## EXERCISE PROMPT
Your task is to output, without alteration, each line from the one containing "散歩：14 麻布十番駅～高輪ゲートウェ" through the final line of the records below.

## TASK INPUT

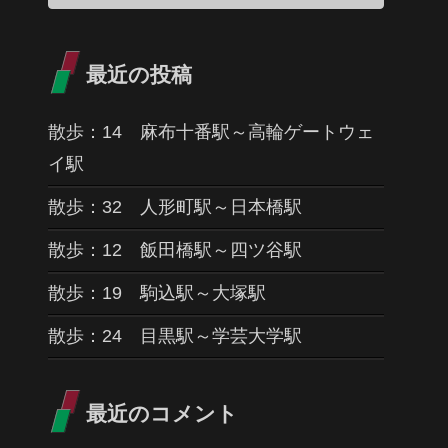
最近の投稿
散歩：14 麻布十番駅～高輪ゲートウェ
イ駅
散歩：32 人形町駅～日本橋駅
散歩：12 飯田橋駅～四ツ谷駅
散歩：19 駒込駅～大塚駅
散歩：24 目黒駅～学芸大学駅
最近のコメント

## OUTPUT FOR THIS EXERCISE
散歩：14 麻布十番駅～高輪ゲートウェ
イ駅
散歩：32 人形町駅～日本橋駅
散歩：12 飯田橋駅～四ツ谷駅
散歩：19 駒込駅～大塚駅
散歩：24 目黒駅～学芸大学駅
最近のコメント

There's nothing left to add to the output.